**EXERCISE BRIEF**. Please copy exactly the lines that begin with the one containing "Quick Reponse, Process, Shipping" and end with the last line of the entries.

**Dataset entries**.
____________________

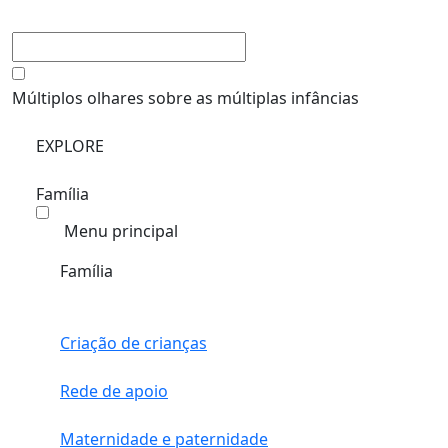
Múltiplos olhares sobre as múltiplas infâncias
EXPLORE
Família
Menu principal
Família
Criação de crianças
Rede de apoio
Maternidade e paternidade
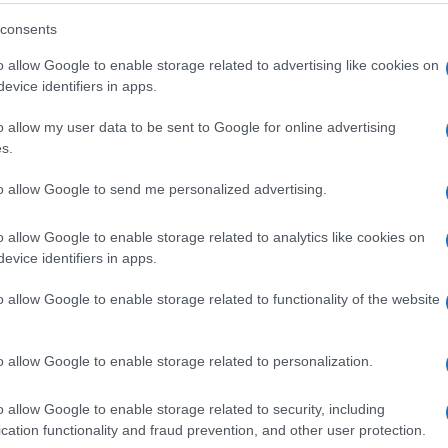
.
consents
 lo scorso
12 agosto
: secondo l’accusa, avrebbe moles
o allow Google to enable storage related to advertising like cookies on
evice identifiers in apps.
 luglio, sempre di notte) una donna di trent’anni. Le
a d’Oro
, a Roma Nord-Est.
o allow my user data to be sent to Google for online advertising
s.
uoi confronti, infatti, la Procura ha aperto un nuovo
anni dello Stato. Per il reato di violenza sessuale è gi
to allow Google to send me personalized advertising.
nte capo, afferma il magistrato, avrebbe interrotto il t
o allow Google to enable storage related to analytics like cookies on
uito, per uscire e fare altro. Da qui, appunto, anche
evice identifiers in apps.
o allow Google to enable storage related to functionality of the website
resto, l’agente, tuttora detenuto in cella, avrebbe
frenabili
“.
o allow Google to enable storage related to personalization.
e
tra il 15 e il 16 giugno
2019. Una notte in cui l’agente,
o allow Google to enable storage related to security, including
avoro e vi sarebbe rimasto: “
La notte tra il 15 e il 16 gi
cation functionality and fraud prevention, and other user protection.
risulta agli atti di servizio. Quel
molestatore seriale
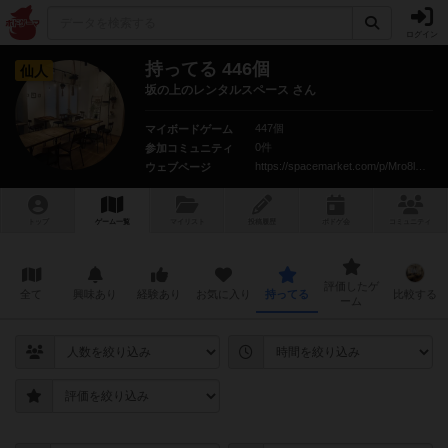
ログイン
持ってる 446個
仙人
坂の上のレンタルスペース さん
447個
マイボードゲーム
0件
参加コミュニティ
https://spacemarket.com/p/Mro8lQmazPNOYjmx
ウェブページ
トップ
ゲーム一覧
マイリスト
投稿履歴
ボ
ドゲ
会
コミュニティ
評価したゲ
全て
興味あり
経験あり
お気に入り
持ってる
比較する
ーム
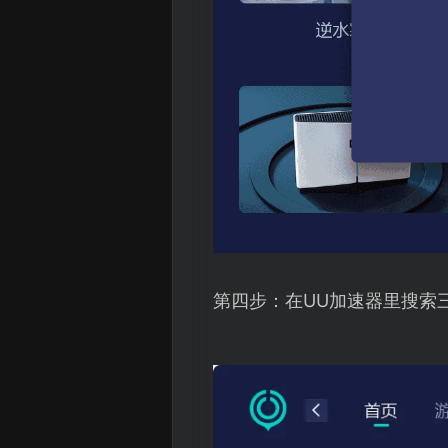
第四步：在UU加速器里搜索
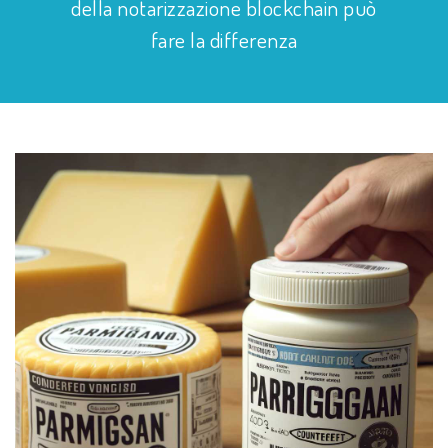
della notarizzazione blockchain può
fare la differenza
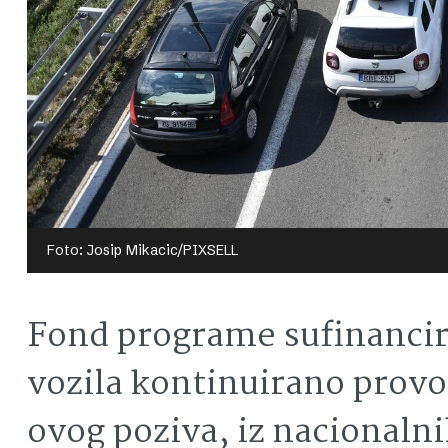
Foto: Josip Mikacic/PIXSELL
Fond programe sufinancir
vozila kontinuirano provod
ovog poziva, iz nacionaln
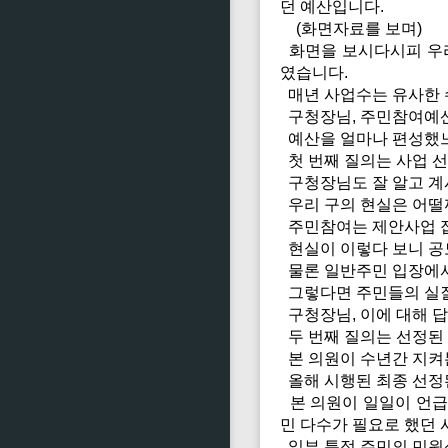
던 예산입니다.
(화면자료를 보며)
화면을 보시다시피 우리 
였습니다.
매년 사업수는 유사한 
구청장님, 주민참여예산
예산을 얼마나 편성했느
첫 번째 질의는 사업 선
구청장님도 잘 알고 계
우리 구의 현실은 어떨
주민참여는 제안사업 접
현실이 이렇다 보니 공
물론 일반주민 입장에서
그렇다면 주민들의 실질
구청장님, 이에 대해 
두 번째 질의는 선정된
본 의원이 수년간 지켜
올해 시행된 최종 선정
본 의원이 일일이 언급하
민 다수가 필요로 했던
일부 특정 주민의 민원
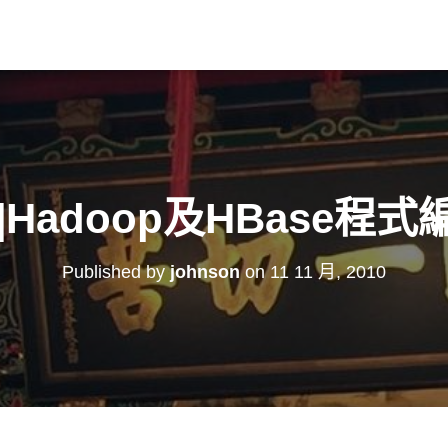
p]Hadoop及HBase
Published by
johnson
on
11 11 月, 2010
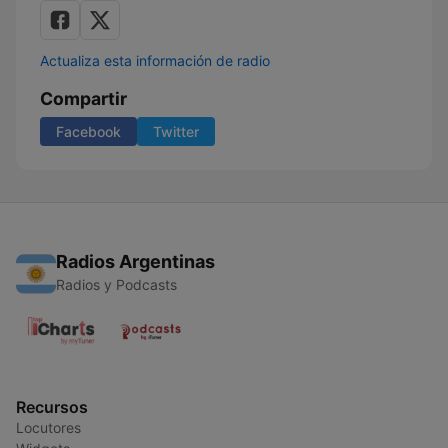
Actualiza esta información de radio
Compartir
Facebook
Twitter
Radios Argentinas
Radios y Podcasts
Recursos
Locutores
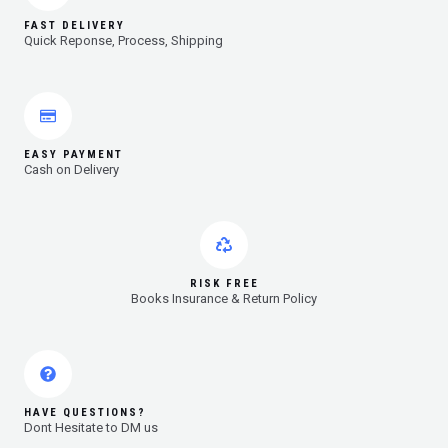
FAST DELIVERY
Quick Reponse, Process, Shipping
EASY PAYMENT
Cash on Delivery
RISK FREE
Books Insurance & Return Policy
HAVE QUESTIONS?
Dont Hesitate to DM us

____________________

**SOLVED PROBLEM**.
Quick Reponse, Process, Shipping
EASY PAYMENT
Cash on Delivery
RISK FREE
Books Insurance & Return Policy
HAVE QUESTIONS?
Dont Hesitate to DM us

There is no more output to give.